Omit every picture while repeating the entries exactly.

Items from a data source
━━━━━━━━━━━━━━━━

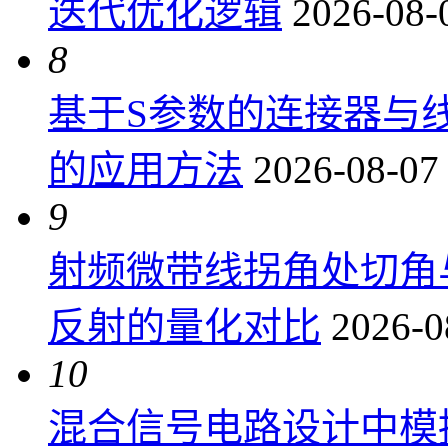
迭代优化逻辑
2026-08-
8
基于S参数的连接器与
的应用方法
2026-08-07
9
射频微带线拐角处切角
反射的量化对比
2026-0
10
混合信号电路设计中模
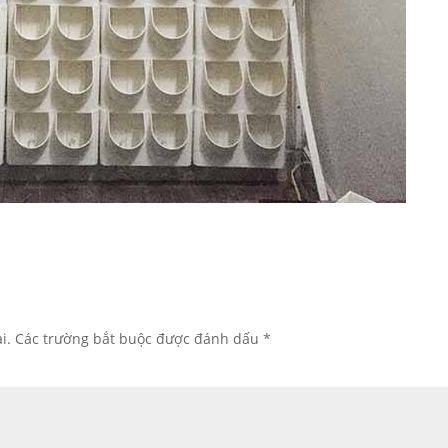
i.
Các trường bắt buộc được đánh dấu
*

━━━━━━━━━━━━━━━━

▶ [Task output]:
迭代优化逻辑
2026-08-
8
基于S参数的连接器与
的应用方法
2026-08-07
9
射频微带线拐角处切角
反射的量化对比
2026-0
10
混合信号电路设计中模
i.
Các trường bắt buộc được đánh dấu
*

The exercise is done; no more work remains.